Employee who didn’t take 827 days of annual leave awarded £400,000 | Personal Finance | Finance
One man accumulated a backlog of over three years of holiday after being denied annual leave because his employer was short-staffed.
Mossadek Ageli was awarded £392,000, the value of the 827 days of untaken holiday, as well as an extra £105,000 in compensation by an employment tribunal. He won his unfair dismissal case against Sabtina, a property management company in Watford. Ageli joined the firm, a subsidiary of the Libyan Foreign Investment Company, in 1987, working as a deputy managing director and then a commercial manager. His original holiday allocation was 30 days, going up to 45 by 1996. He took no holiday leave in the ‘80s because he was one of the company’s only full-time employees. Through the ‘90s, company directors refused Ageli’s holiday requests. In 1998, he agreed with the directors that instead of taking a holiday, he would be paid for it.
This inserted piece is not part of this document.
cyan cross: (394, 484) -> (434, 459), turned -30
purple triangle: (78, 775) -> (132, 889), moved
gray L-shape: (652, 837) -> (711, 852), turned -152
Ageli told the tribunal: “After years of doing this, it was agreed that there was no need to send any future paperwork for approval or denial, and I simply kept a record of my holiday entitlement.”
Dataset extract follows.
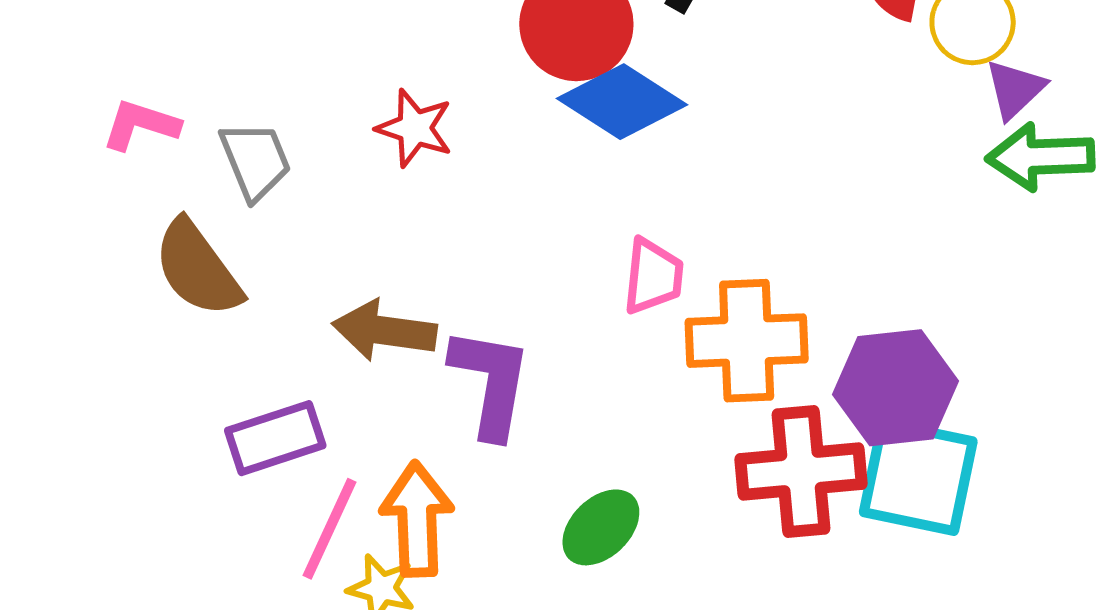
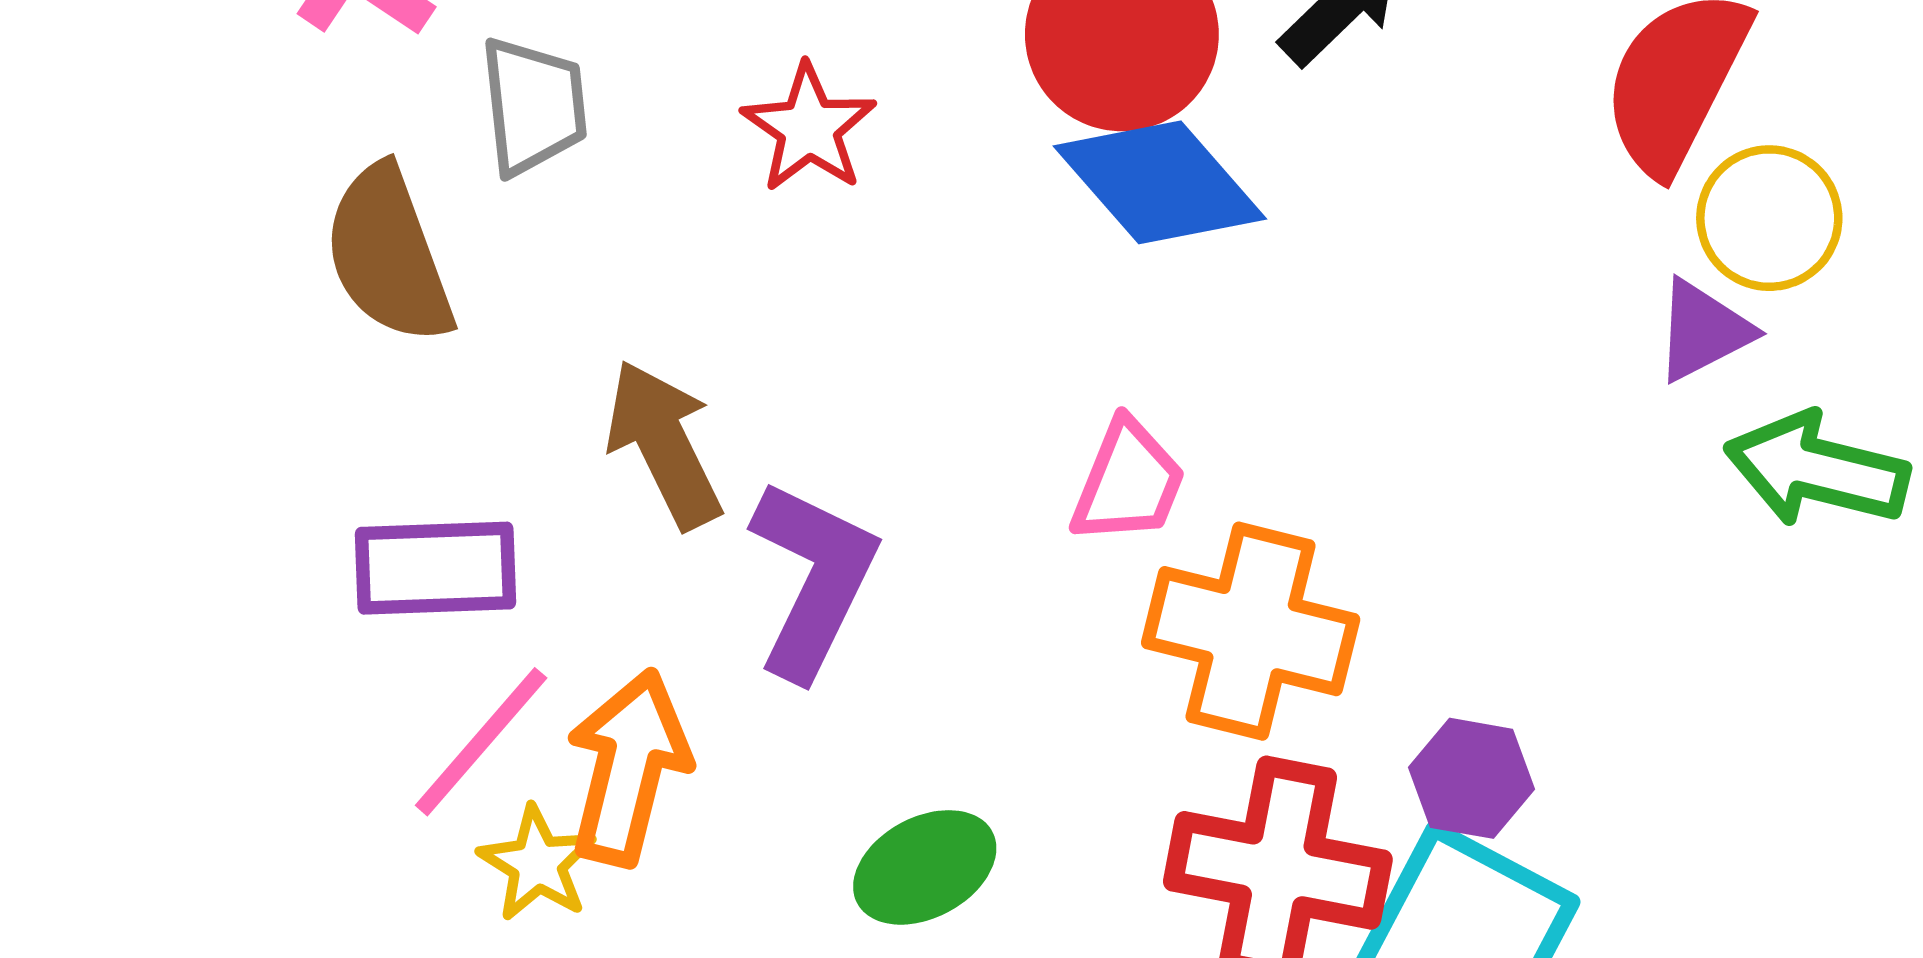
purple triangle: (1015, 89) -> (1703, 331), moved
brown arrow: (384, 331) -> (664, 444), turned 40
purple hexagon: (896, 388) -> (1471, 778), size x0.6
As the company didn’t have a pension scheme, Ageli and his personal assistant saved their holiday “for when needed or at retirement”.
He was paid £15,000 in lieu of holiday in both 2001 and 2004, but in all other years, it was agreed that it would roll over to a future payment.
In 2022, Sabtina’s board of directors was replaced, and the new team demanded proof of the deal. They also began taking duties away from Ageli.
Ageli was fired two years later for alleged gross misconduct, which he denied. Directors also told him that he wouldn’t be paid for the 827 days of holiday he hadn’t taken since 1998.
He sued Sabtina and a judge ordered the company to pay the full amount of holiday pay, £392,000, as well as compensation for unfair dismissal, £10,000.
Judge George Alliot said that Sabtina “did not have a genuine belief” that Ageli had committed gross misconduct.